- North American arcade flyer
- Developer(s): Kee Games
- Publisher(s): NA: Kee Games; JP: Nakamura Seisakusho;
- Platform(s): Arcade
- Release: NA: April 1975; JP: September 1975;
- Genre(s): Racing
- Mode(s): Multiplayer

= Indy 800 =

1975 video game

Indy 800 is a 1975 racing video game developed and published by Kee Games (a subsidiary of Atari, Inc.) for arcades; in Japan, it was distributed by Nakamura Seisakusho (Namco).

==Gameplay==
Gameplay is a simulation of an Indianapolis 500 style race, in which up to eight players compete by racing each other with simulated IndyCar race cars. The players race blocky cars around a simple track with a top-down overhead view. The player car colors are purple, peach, yellow, green, light blue, white, red and dark blue.

==Technology==
The game is housed in a large custom rectangular cabinet that takes up 16 sqft. Each side of the cabinet has two steering wheels and four pedals. The 25-inch monitor is set in to the top face of the cabinet and looked down upon. The game uses a full color RGB display and does not use color overlays.

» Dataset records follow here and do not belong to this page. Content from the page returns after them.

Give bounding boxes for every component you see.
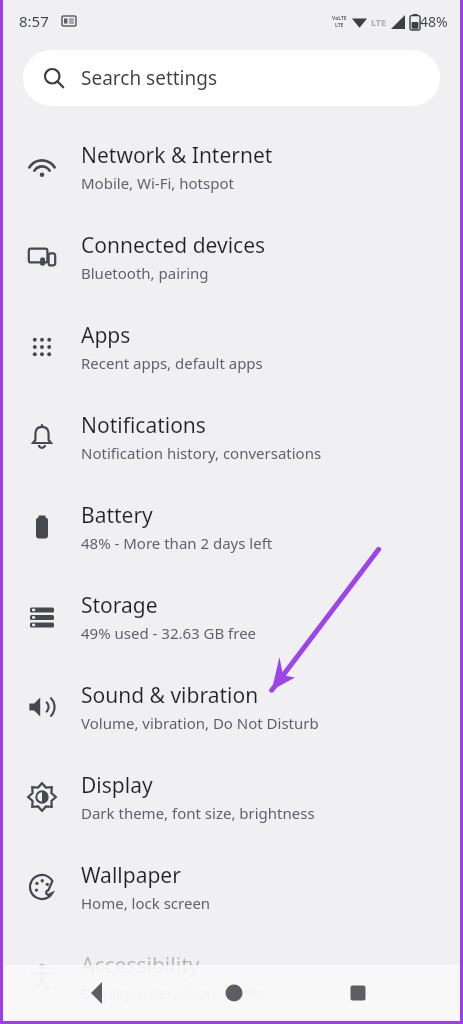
staticText: 48% - More than 2 days left (81, 533, 273, 553)
button[interactable]: Home (212, 971, 256, 1015)
staticText: Accessibility (81, 951, 200, 980)
staticText: Connected devices (81, 231, 266, 260)
staticText: Storage (81, 591, 158, 620)
staticText: Recent apps, default apps (81, 353, 263, 373)
button[interactable]: Display (3, 752, 460, 842)
staticText: Network & Internet (81, 141, 273, 170)
staticText: Search settings (81, 65, 218, 91)
staticText: Sound & vibration (81, 681, 259, 710)
staticText: Mobile, Wi-Fi, hotspot (81, 173, 234, 193)
staticText: Volume, vibration, Do Not Disturb (81, 713, 319, 733)
button[interactable]: Accessibility (3, 932, 460, 1021)
staticText: 49% used - 32.63 GB free (81, 623, 257, 643)
button[interactable]: Apps (3, 302, 460, 392)
staticText: Display, interaction, audio (81, 983, 264, 1003)
button[interactable]: Recent apps (336, 971, 380, 1015)
staticText: Apps (81, 321, 131, 350)
staticText: Home, lock screen (81, 893, 211, 913)
button[interactable]: Connected devices (3, 212, 460, 302)
staticText: Notification history, conversations (81, 443, 322, 463)
staticText: Notifications (81, 411, 206, 440)
button[interactable]: Sound & vibration (3, 662, 460, 752)
staticText: LTE (371, 16, 387, 28)
staticText: LTE (335, 22, 344, 29)
staticText: 48% (420, 12, 448, 31)
button[interactable]: Storage (3, 572, 460, 662)
staticText: Dark theme, font size, brightness (81, 803, 315, 823)
staticText: Display (81, 771, 153, 800)
staticText: 8:57 (19, 11, 49, 31)
button[interactable]: Search settings (23, 50, 440, 106)
button[interactable]: Back (75, 971, 119, 1015)
button[interactable]: Wallpaper (3, 842, 460, 932)
staticText: Bluetooth, pairing (81, 263, 209, 283)
staticText: Wallpaper (81, 861, 181, 890)
button[interactable]: Notifications (3, 392, 460, 482)
staticText: Battery (81, 501, 153, 530)
button[interactable]: Network & Internet (3, 122, 460, 212)
staticText: VoLTE (332, 15, 347, 22)
button[interactable]: Battery (3, 482, 460, 572)
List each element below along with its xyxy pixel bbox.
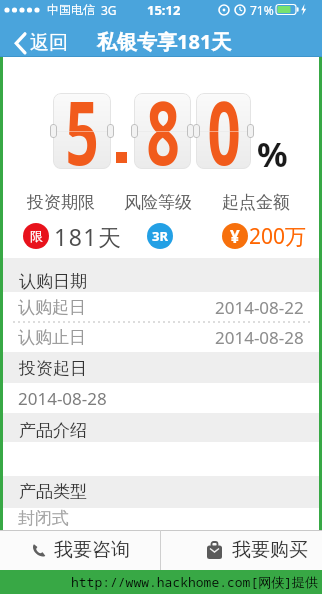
staticText: 我要咨询 [54,538,130,562]
staticText: 2014-08-28 [215,326,304,349]
button[interactable]: 返回 [14,31,68,55]
staticText: 我要购买 [232,538,308,562]
staticText: 3R [152,227,168,245]
staticText: 中国电信 [47,2,95,17]
staticText: 2014-08-28 [18,387,107,410]
staticText: 认购起日 [18,297,86,318]
staticText: 产品类型 [19,481,87,502]
staticText: 181天 [54,221,123,252]
staticText: 私银专享181天 [97,28,232,55]
staticText: http://www.hackhome.com[网侠]提供 [71,573,319,591]
staticText: 认购止日 [18,327,86,348]
staticText: 产品介绍 [19,420,87,441]
staticText: 起点金额 [222,192,290,213]
staticText: 5 [66,71,99,191]
staticText: 3G [101,2,117,18]
staticText: 投资起日 [19,358,87,379]
staticText: 2014-08-22 [215,296,304,319]
button[interactable]: 我要咨询 [0,530,161,570]
staticText: ¥ [230,225,240,248]
staticText: 15:12 [147,1,181,19]
staticText: 8 [146,71,180,191]
button[interactable]: 认购止日 [3,322,319,352]
staticText: 0 [208,71,241,191]
staticText: 封闭式 [18,508,69,529]
staticText: 71% [250,2,274,18]
staticText: 200万 [249,222,307,251]
button[interactable]: 我要购买 [180,530,322,570]
staticText: 投资期限 [27,192,95,213]
staticText: 限 [30,228,43,244]
staticText: 返回 [30,31,68,55]
staticText: % [257,131,288,177]
staticText: 认购日期 [19,271,87,292]
staticText: 风险等级 [124,192,192,213]
button[interactable]: 认购起日 [3,292,319,322]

The processing electronics consist of a card cage that includes a "Backplane" or "Motherboard", eight identical car function boards, and three unique, common processing boards that the backplane board supports and interconnects. Each of the eleven boards has its own onboard fixed 5-volt regulator IC. All of the logic circuitry is TTL, and no microprocessors are used.

Each game was sold with two spare car boards and one each of the three processing boards, so that the game owner could repair it by simple circuit board substitution. Two "card extender" boards were furnished with each game sold that enabled technicians to probe individual components on suspect boards while they were still operating in the game. A complete set of circuit board logic diagrams was also furnished, as was a set of schematics for the modified GE color monitor.

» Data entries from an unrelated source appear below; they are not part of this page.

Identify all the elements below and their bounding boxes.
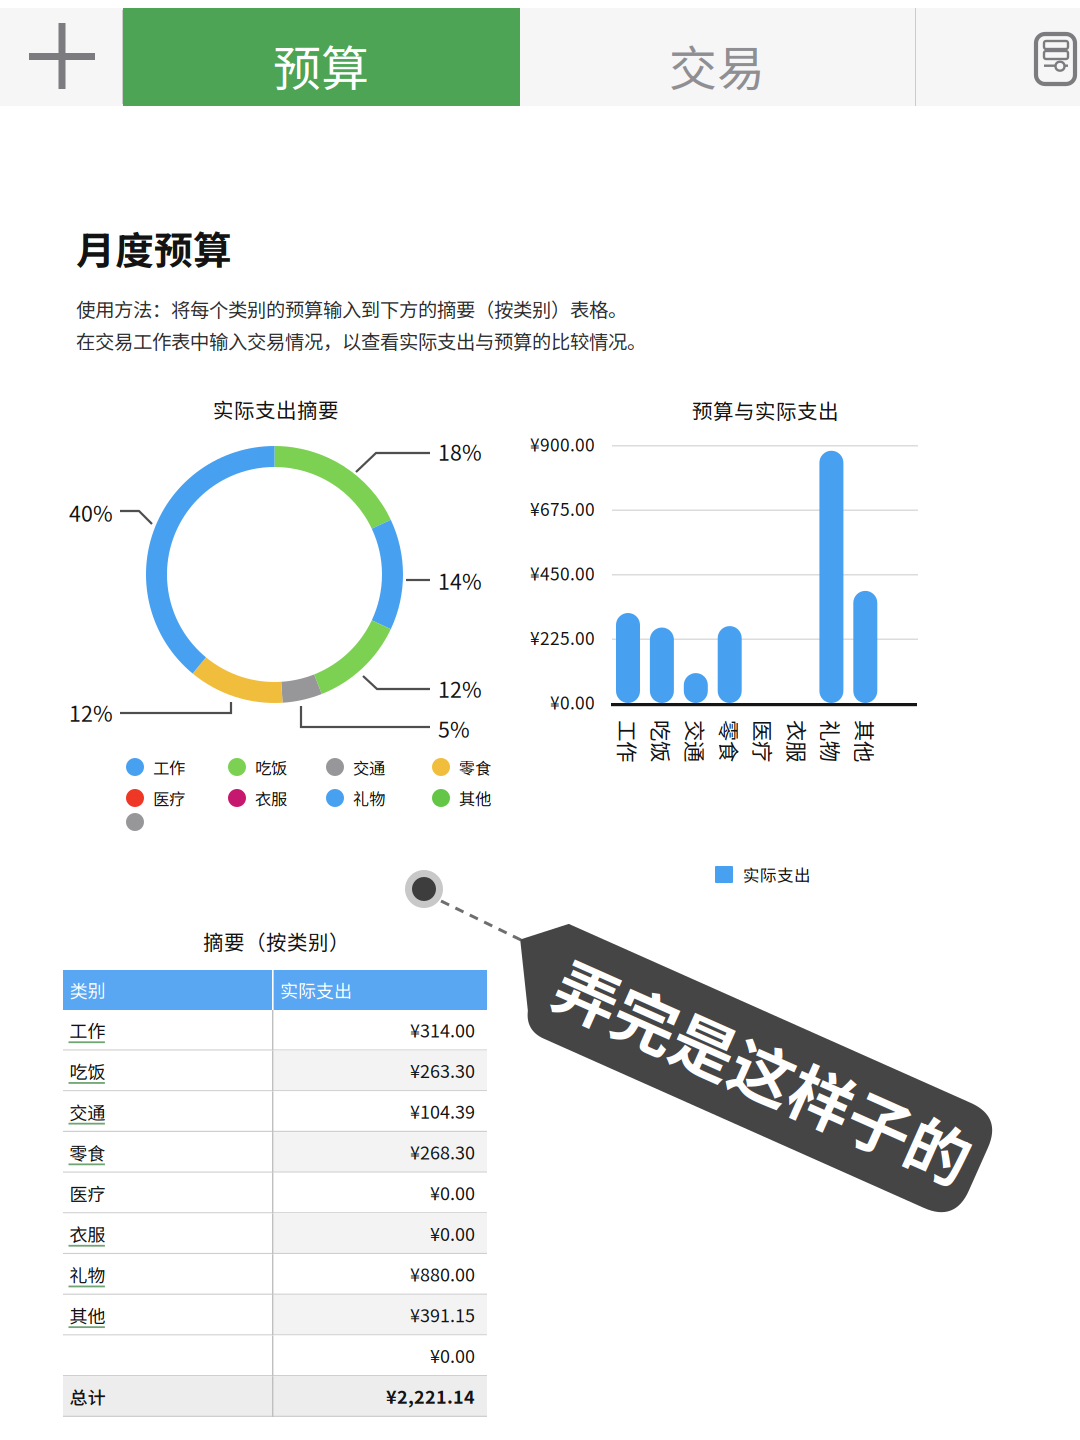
staticText: 衣服 <box>776 726 818 756</box>
staticText: 12% <box>438 673 482 704</box>
staticText: 零食 <box>459 755 491 779</box>
staticText: ¥104.39 <box>410 1098 475 1124</box>
staticText: 交通 <box>70 1099 106 1125</box>
staticText: 其他 <box>70 1302 106 1328</box>
staticText: ¥263.30 <box>410 1057 475 1083</box>
staticText: ¥0.00 <box>430 1220 475 1246</box>
staticText: ¥268.30 <box>410 1139 475 1165</box>
staticText: 实际支出 <box>743 862 811 886</box>
staticText: 12% <box>69 697 113 728</box>
staticText: 预算与实际支出 <box>692 395 839 425</box>
staticText: 零食 <box>70 1139 106 1165</box>
staticText: 医疗 <box>70 1180 106 1206</box>
staticText: 医疗 <box>743 726 785 756</box>
staticText: 其他 <box>459 786 491 810</box>
staticText: 医疗 <box>153 786 185 810</box>
staticText: 14% <box>438 565 482 596</box>
button[interactable]: 交易 <box>520 8 915 106</box>
staticText: 总计 <box>70 1384 106 1410</box>
staticText: 礼物 <box>70 1261 106 1288</box>
staticText: 交易 <box>669 30 765 100</box>
staticText: 实际支出 <box>280 977 352 1003</box>
staticText: 摘要（按类别） <box>203 926 350 956</box>
staticText: 交通 <box>353 755 385 779</box>
staticText: 月度预算 <box>76 220 232 276</box>
staticText: 工作 <box>607 726 649 756</box>
staticText: 40% <box>69 497 113 528</box>
staticText: ¥314.00 <box>410 1016 475 1043</box>
staticText: ¥0.00 <box>550 689 595 714</box>
staticText: 工作 <box>70 1017 106 1043</box>
staticText: 18% <box>438 436 482 467</box>
staticText: 礼物 <box>810 726 852 756</box>
button[interactable]: 格式 <box>916 8 1080 106</box>
staticText: ¥900.00 <box>530 431 595 456</box>
button[interactable]: 新建 <box>0 8 123 106</box>
staticText: 使用方法：将每个类别的预算输入到下方的摘要（按类别）表格。 <box>76 294 627 322</box>
staticText: 吃饭 <box>70 1058 106 1084</box>
staticText: ¥675.00 <box>530 496 595 521</box>
button[interactable]: 预算 <box>123 8 520 106</box>
staticText: ¥450.00 <box>530 560 595 586</box>
staticText: ¥0.00 <box>430 1179 475 1205</box>
staticText: 工作 <box>153 755 185 779</box>
staticText: 在交易工作表中输入交易情况，以查看实际支出与预算的比较情况。 <box>76 326 646 354</box>
staticText: 吃饭 <box>255 755 287 779</box>
staticText: 弄完是这样子的 <box>540 1015 988 1108</box>
staticText: 5% <box>438 713 470 744</box>
staticText: 零食 <box>709 726 751 756</box>
staticText: ¥2,221.14 <box>386 1383 475 1409</box>
staticText: 衣服 <box>70 1221 106 1247</box>
staticText: 衣服 <box>255 786 287 810</box>
staticText: ¥225.00 <box>530 625 595 650</box>
staticText: 吃饭 <box>641 726 683 756</box>
staticText: ¥391.15 <box>410 1301 475 1328</box>
staticText: 礼物 <box>353 786 385 810</box>
staticText: ¥0.00 <box>430 1342 475 1368</box>
staticText: ¥880.00 <box>410 1261 475 1287</box>
staticText: 类别 <box>70 977 106 1003</box>
staticText: 交通 <box>675 726 717 756</box>
staticText: 实际支出摘要 <box>213 394 339 424</box>
staticText: 其他 <box>844 726 886 756</box>
staticText: 预算 <box>273 30 369 100</box>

The cabinet also features overhead mirrors to allow spectators to watch the game while it's being played.

==Reception==
In March 1976, the first annual RePlay arcade chart listed Indy 800 as the fourth highest-earning arcade video game of 1975 in the United States, below Tank, Wheels and Gun Fight. Later in October, RePlay listed Indy 800 again as the fourth highest-earning arcade video game of 1976 in the United States, below Sea Wolf, Gun Fight and Wheels. In Japan, it was the tenth highest-grossing arcade video game of 1976.

==Legacy==
- A clone of the game, bearing the same name, was released by Atari subsidiary Kee Games.
- Indy 800 was followed up the following year with a smaller 4 player version entitled Indy 4.
- A scaled down version of Indy 800 was a launch title for the Atari 2600 in 1977, renamed Indy 500.